### Work item:
Return only the lines of the listing below that run from the line with "localité mises à jour régulièrement." through the line with "で 期間限定「Halloween High Tea」発売 ハロウィン仮装でお得", both ends included, exactly as written.

### Given records:
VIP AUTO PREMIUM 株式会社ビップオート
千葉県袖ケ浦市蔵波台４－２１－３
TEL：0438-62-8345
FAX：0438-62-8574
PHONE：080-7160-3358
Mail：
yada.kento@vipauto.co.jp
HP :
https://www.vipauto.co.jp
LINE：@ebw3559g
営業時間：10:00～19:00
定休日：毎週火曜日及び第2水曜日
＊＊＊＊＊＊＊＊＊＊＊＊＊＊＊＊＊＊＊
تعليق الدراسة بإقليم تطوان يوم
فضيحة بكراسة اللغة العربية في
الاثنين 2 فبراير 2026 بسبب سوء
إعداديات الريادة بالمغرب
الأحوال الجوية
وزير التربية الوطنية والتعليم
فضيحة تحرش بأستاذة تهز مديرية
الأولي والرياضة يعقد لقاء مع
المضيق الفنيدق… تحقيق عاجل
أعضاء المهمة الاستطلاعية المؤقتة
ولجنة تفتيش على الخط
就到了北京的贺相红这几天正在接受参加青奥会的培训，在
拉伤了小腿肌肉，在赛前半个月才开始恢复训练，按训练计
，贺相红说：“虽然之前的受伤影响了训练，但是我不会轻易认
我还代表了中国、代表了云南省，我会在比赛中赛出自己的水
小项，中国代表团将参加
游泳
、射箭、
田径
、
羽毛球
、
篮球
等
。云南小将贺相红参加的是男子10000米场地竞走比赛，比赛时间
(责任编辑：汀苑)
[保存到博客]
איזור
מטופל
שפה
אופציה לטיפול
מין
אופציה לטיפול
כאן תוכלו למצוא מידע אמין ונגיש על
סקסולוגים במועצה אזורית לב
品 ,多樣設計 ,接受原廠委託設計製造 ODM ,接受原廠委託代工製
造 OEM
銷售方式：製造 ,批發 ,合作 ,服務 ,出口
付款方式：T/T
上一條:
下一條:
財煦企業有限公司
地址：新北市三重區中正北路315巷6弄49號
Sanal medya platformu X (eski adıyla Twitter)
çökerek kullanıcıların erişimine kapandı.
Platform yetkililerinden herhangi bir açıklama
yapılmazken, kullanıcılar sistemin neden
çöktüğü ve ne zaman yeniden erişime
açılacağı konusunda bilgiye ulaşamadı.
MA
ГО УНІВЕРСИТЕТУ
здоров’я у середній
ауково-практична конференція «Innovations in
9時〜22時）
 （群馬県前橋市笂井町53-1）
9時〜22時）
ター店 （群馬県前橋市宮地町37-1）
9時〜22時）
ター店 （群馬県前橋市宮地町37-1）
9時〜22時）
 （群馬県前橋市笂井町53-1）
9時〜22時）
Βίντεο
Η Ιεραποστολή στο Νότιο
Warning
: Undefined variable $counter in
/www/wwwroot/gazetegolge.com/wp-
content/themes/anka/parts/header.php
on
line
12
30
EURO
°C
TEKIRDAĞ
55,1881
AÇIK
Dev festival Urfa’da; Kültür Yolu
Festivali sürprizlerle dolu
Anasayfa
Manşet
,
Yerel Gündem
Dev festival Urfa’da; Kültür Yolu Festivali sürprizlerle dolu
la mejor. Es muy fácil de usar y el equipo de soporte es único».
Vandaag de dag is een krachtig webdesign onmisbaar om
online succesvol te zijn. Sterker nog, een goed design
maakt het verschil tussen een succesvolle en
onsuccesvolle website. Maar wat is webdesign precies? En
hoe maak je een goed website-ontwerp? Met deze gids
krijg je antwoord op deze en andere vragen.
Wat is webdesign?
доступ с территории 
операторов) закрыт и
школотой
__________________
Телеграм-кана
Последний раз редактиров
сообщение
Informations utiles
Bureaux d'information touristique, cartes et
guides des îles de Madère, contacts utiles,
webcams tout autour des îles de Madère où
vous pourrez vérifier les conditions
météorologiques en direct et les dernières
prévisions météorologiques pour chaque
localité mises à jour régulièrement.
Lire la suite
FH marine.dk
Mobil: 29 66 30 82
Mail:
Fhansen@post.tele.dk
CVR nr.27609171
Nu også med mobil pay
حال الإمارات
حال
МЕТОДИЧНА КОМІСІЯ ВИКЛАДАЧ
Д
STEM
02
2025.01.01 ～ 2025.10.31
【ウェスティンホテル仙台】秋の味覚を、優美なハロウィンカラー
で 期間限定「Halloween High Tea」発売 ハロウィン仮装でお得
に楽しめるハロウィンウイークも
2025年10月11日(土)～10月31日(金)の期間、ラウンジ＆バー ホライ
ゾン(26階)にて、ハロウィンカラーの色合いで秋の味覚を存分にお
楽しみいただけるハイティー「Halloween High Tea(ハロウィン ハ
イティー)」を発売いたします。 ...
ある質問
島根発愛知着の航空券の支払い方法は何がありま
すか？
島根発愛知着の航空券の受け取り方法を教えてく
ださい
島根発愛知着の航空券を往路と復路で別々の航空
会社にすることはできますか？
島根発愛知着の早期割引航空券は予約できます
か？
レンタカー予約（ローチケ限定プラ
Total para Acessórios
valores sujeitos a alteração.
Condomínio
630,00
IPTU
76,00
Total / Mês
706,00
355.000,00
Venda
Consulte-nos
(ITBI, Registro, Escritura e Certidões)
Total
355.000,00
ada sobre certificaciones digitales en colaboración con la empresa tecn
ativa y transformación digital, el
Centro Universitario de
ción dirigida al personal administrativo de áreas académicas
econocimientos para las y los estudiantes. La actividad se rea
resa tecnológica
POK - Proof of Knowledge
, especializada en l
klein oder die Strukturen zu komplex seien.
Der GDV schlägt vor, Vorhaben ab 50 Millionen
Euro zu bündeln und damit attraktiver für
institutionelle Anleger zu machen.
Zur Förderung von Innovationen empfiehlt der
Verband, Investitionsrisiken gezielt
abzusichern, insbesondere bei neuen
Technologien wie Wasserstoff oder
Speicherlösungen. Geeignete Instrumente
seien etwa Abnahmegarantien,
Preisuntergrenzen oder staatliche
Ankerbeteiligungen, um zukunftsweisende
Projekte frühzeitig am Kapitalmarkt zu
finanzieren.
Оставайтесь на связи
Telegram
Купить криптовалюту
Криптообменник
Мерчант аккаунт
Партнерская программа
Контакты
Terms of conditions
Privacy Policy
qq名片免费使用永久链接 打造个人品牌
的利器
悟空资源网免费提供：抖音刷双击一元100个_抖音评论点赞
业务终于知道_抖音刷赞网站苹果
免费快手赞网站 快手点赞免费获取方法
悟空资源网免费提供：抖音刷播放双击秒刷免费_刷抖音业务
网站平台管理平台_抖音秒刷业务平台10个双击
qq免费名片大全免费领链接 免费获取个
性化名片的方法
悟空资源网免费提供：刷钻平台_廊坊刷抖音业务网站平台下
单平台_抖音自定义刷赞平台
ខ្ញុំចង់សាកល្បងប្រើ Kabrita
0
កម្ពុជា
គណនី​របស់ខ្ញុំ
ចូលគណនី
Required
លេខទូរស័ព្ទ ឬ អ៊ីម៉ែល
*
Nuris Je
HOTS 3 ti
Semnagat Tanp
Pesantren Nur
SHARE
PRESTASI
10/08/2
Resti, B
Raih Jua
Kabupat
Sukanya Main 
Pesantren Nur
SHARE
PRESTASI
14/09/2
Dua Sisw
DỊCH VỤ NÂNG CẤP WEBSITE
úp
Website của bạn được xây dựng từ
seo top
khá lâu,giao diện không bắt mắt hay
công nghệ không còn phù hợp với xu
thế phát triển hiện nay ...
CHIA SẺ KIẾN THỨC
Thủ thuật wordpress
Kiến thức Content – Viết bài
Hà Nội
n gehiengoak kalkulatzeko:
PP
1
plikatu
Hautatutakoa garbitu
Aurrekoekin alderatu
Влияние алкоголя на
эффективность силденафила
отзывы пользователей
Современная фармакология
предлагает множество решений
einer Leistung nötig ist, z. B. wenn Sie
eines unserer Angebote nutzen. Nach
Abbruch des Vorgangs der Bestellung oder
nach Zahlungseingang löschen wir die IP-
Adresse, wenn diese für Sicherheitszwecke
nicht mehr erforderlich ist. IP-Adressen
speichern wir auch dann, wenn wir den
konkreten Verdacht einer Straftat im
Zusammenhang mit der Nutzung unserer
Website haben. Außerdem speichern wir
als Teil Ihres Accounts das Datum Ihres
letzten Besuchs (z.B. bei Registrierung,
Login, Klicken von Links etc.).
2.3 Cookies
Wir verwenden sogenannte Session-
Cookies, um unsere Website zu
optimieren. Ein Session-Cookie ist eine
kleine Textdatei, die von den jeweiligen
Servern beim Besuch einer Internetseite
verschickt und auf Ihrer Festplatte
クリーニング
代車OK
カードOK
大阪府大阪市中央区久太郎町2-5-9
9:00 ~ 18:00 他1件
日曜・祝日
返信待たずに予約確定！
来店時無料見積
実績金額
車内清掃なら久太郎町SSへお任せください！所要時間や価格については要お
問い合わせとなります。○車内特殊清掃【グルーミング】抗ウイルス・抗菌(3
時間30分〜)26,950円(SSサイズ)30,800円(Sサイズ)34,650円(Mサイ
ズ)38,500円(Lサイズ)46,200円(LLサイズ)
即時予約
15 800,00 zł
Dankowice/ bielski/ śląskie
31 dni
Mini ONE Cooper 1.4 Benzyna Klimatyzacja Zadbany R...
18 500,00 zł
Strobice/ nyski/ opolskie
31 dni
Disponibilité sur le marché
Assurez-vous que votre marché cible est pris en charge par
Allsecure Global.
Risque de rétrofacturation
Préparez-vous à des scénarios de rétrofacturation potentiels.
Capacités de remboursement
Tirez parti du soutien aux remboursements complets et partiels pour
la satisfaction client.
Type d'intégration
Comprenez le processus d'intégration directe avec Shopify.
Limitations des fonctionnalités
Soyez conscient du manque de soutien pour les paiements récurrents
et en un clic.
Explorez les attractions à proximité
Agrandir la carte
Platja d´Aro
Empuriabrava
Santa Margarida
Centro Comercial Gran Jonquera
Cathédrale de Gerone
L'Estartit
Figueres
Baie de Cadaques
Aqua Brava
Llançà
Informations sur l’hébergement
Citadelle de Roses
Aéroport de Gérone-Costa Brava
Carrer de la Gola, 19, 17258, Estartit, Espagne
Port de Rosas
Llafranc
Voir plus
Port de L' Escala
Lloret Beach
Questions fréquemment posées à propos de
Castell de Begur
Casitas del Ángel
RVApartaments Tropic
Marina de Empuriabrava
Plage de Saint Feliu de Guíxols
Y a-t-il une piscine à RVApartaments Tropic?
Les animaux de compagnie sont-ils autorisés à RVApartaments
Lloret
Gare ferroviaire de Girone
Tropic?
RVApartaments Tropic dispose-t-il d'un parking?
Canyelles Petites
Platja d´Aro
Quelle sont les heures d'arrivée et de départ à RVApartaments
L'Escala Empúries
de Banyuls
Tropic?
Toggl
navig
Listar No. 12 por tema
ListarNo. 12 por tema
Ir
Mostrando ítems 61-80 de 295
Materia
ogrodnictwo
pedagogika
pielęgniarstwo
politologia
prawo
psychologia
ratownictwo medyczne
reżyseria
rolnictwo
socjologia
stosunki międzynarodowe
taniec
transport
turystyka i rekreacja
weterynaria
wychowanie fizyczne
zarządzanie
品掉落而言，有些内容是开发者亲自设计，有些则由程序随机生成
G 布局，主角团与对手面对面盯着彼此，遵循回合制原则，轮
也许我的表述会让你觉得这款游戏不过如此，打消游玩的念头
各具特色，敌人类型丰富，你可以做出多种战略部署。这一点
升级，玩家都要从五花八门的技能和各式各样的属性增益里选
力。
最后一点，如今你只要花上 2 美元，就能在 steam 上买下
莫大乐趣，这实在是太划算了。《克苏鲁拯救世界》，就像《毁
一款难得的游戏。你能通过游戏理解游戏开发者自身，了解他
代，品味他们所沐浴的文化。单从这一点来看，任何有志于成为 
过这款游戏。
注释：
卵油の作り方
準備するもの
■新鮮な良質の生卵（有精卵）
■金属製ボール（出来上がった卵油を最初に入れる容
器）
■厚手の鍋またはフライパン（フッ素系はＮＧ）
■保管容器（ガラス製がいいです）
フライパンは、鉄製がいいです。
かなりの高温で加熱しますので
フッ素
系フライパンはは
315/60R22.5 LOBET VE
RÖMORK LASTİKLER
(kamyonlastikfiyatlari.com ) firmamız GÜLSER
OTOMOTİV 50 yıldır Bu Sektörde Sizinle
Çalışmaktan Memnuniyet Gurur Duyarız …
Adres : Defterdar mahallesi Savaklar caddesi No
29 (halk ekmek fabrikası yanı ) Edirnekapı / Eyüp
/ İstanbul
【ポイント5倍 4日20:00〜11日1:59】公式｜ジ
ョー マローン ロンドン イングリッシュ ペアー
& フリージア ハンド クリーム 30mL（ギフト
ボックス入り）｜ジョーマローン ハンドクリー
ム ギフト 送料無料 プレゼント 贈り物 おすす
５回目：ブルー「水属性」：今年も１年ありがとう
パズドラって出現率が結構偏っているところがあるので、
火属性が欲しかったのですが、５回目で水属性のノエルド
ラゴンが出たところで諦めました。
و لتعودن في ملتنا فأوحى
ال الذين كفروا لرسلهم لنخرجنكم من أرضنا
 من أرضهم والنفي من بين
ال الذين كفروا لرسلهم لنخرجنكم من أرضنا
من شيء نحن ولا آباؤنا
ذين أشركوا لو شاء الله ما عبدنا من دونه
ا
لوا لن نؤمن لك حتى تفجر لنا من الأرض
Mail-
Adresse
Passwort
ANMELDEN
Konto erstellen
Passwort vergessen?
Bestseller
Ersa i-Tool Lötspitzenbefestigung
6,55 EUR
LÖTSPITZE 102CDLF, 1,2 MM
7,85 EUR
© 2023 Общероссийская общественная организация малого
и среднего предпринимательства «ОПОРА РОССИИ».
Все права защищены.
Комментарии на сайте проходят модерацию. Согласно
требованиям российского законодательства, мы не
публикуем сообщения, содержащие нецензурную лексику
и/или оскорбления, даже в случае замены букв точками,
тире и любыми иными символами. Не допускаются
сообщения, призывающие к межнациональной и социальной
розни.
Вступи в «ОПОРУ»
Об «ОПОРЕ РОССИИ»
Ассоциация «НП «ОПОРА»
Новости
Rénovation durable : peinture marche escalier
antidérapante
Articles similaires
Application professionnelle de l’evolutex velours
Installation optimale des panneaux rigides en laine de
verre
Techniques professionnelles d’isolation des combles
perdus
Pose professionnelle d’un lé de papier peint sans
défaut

### Solution for this task:
localité mises à jour régulièrement.
Lire la suite
FH marine.dk
Mobil: 29 66 30 82
Mail:
Fhansen@post.tele.dk
CVR nr.27609171
Nu også med mobil pay
حال الإمارات
حال
МЕТОДИЧНА КОМІСІЯ ВИКЛАДАЧ
Д
STEM
02
2025.01.01 ～ 2025.10.31
【ウェスティンホテル仙台】秋の味覚を、優美なハロウィンカラー
で 期間限定「Halloween High Tea」発売 ハロウィン仮装でお得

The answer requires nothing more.